Find things that you can either do every day or every week or every so often, that take you closer to your goal of acting like the person you know you can become or, at the very least, if you don't know you can become that person, dream of becoming that person and try to become that person, and don't you dare screw this up by holding yourself back with a bunch of self-deprecating talk of quote unquote not doing enough or not being disciplined enough. By the way, I'm talking to myself as well, because I've said that many times about myself. We aren't at the stage where doing enough is our goal. We will get there, but that's not now. Right now, you need to just commit to doing something.
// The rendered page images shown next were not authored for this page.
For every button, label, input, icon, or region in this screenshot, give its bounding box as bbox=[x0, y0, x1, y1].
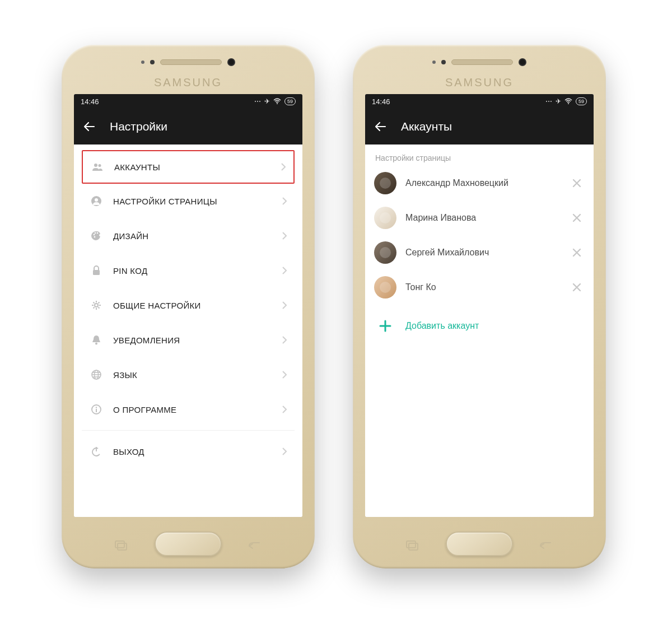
svg-point-23 bbox=[568, 103, 569, 104]
page-title: Настройки bbox=[110, 120, 167, 133]
chevron-right-icon bbox=[282, 371, 287, 379]
settings-item-notifications[interactable]: УВЕДОМЛЕНИЯ bbox=[82, 323, 295, 357]
chevron-right-icon bbox=[282, 447, 287, 455]
remove-account-button[interactable] bbox=[569, 279, 585, 295]
settings-item-exit[interactable]: ВЫХОД bbox=[82, 434, 295, 469]
app-bar: Аккаунты bbox=[365, 109, 594, 144]
account-row[interactable]: Сергей Михайлович bbox=[365, 235, 594, 270]
close-icon bbox=[572, 248, 581, 257]
svg-rect-18 bbox=[96, 409, 97, 412]
more-icon: ⋯ bbox=[545, 97, 552, 105]
avatar bbox=[374, 207, 396, 229]
chevron-right-icon bbox=[282, 336, 287, 344]
settings-item-label: PIN КОД bbox=[113, 266, 282, 276]
wifi-icon bbox=[564, 98, 572, 105]
status-time: 14:46 bbox=[81, 97, 99, 106]
remove-account-button[interactable] bbox=[569, 245, 585, 260]
account-row[interactable]: Марина Иванова bbox=[365, 201, 594, 235]
svg-point-9 bbox=[97, 232, 99, 234]
section-header: Настройки страницы bbox=[365, 144, 594, 166]
svg-rect-1 bbox=[118, 543, 127, 550]
settings-item-label: ОБЩИЕ НАСТРОЙКИ bbox=[113, 301, 282, 310]
page-title: Аккаунты bbox=[401, 120, 452, 133]
svg-point-17 bbox=[96, 407, 97, 408]
home-button[interactable] bbox=[155, 532, 222, 556]
person-icon bbox=[90, 196, 103, 206]
back-button[interactable] bbox=[83, 120, 95, 133]
svg-point-13 bbox=[95, 343, 97, 345]
settings-item-about[interactable]: О ПРОГРАММЕ bbox=[82, 392, 295, 427]
account-name: Марина Иванова bbox=[405, 213, 560, 223]
home-button[interactable] bbox=[446, 532, 513, 556]
remove-account-button[interactable] bbox=[569, 175, 585, 191]
avatar bbox=[374, 241, 396, 264]
back-button[interactable] bbox=[374, 120, 386, 133]
account-name: Тонг Ко bbox=[405, 282, 560, 292]
lock-icon bbox=[90, 265, 103, 276]
chevron-right-icon bbox=[282, 301, 287, 309]
add-account-button[interactable]: Добавить аккаунт bbox=[365, 309, 594, 343]
status-bar: 14:46 ⋯ ✈ 59 bbox=[74, 94, 302, 109]
close-icon bbox=[572, 213, 581, 222]
settings-item-page-settings[interactable]: НАСТРОЙКИ СТРАНИЦЫ bbox=[82, 184, 295, 218]
settings-item-label: ЯЗЫК bbox=[113, 370, 282, 380]
svg-point-8 bbox=[95, 232, 96, 234]
status-time: 14:46 bbox=[372, 97, 390, 106]
svg-point-4 bbox=[99, 164, 101, 167]
chevron-right-icon bbox=[282, 197, 287, 205]
status-icons: ⋯ ✈ 59 bbox=[545, 97, 587, 105]
airplane-icon: ✈ bbox=[556, 97, 561, 105]
settings-content: АККАУНТЫ НАСТРОЙКИ СТРАНИЦЫ ДИЗАЙН bbox=[74, 144, 302, 517]
svg-rect-22 bbox=[409, 543, 418, 550]
svg-point-7 bbox=[94, 234, 95, 236]
wifi-icon bbox=[273, 98, 281, 105]
status-bar: 14:46 ⋯ ✈ 59 bbox=[365, 94, 594, 109]
battery-indicator: 59 bbox=[284, 97, 296, 105]
settings-item-label: ВЫХОД bbox=[113, 447, 282, 456]
svg-point-6 bbox=[95, 198, 98, 202]
back-softkey[interactable] bbox=[248, 542, 262, 551]
phone-sensors bbox=[353, 58, 606, 66]
svg-point-2 bbox=[277, 103, 278, 104]
chevron-right-icon bbox=[281, 163, 286, 171]
recent-apps-softkey[interactable] bbox=[406, 540, 418, 551]
phone-brand: SAMSUNG bbox=[353, 76, 606, 89]
remove-account-button[interactable] bbox=[569, 210, 585, 226]
info-icon bbox=[90, 404, 103, 414]
settings-item-label: О ПРОГРАММЕ bbox=[113, 405, 282, 414]
more-icon: ⋯ bbox=[254, 97, 261, 105]
close-icon bbox=[572, 179, 581, 188]
chevron-right-icon bbox=[282, 267, 287, 274]
phone-mockup-right: SAMSUNG 14:46 ⋯ ✈ 59 Аккаунты Настройки … bbox=[353, 45, 606, 568]
settings-item-language[interactable]: ЯЗЫК bbox=[82, 357, 295, 392]
account-row[interactable]: Александр Махновецкий bbox=[365, 166, 594, 201]
account-name: Сергей Михайлович bbox=[405, 248, 560, 258]
svg-point-12 bbox=[95, 304, 98, 307]
app-bar: Настройки bbox=[74, 109, 302, 144]
settings-item-general[interactable]: ОБЩИЕ НАСТРОЙКИ bbox=[82, 288, 295, 323]
account-row[interactable]: Тонг Ко bbox=[365, 270, 594, 305]
chevron-right-icon bbox=[282, 232, 287, 240]
battery-indicator: 59 bbox=[576, 97, 587, 105]
settings-item-pin[interactable]: PIN КОД bbox=[82, 253, 295, 288]
gear-icon bbox=[90, 300, 103, 310]
back-softkey[interactable] bbox=[539, 542, 553, 551]
close-icon bbox=[572, 283, 581, 292]
avatar bbox=[374, 172, 396, 194]
settings-item-design[interactable]: ДИЗАЙН bbox=[82, 218, 295, 253]
settings-list: АККАУНТЫ НАСТРОЙКИ СТРАНИЦЫ ДИЗАЙН bbox=[74, 144, 302, 469]
account-name: Александр Махновецкий bbox=[405, 178, 560, 188]
phone-sensors bbox=[62, 58, 315, 66]
plus-icon bbox=[374, 320, 396, 332]
recent-apps-softkey[interactable] bbox=[115, 540, 127, 551]
back-arrow-icon bbox=[83, 120, 95, 133]
chevron-right-icon bbox=[282, 405, 287, 413]
settings-item-label: ДИЗАЙН bbox=[113, 231, 282, 241]
svg-point-10 bbox=[94, 236, 96, 238]
phone-brand: SAMSUNG bbox=[62, 76, 315, 89]
power-icon bbox=[90, 446, 103, 456]
settings-item-accounts[interactable]: АККАУНТЫ bbox=[82, 150, 295, 184]
settings-item-label: УВЕДОМЛЕНИЯ bbox=[113, 335, 282, 345]
users-icon bbox=[91, 163, 104, 171]
divider bbox=[82, 430, 295, 431]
That one step already begins to separate the you now from who you used to be. And that's what we're after in this season Progress, not perfection or even optimization, just progress, something, anything more than yesterday.

Speaker 1:

Dr Martin Luther King Jr said if you can't fly, then run. If you can't run, then walk. If you can't walk, then crawl. But whatever you do, you have to keep moving. Those aren't the words of someone expecting change overnight, and you shouldn't either. Those, my friends, are the passionate words of someone who simply wasn't willing to settle for the way things were. Are you willing to settle for the way things are in your life right now, or do you maybe think it's time to start thinking as, speaking as, and living as, the true you? Thanks for listening.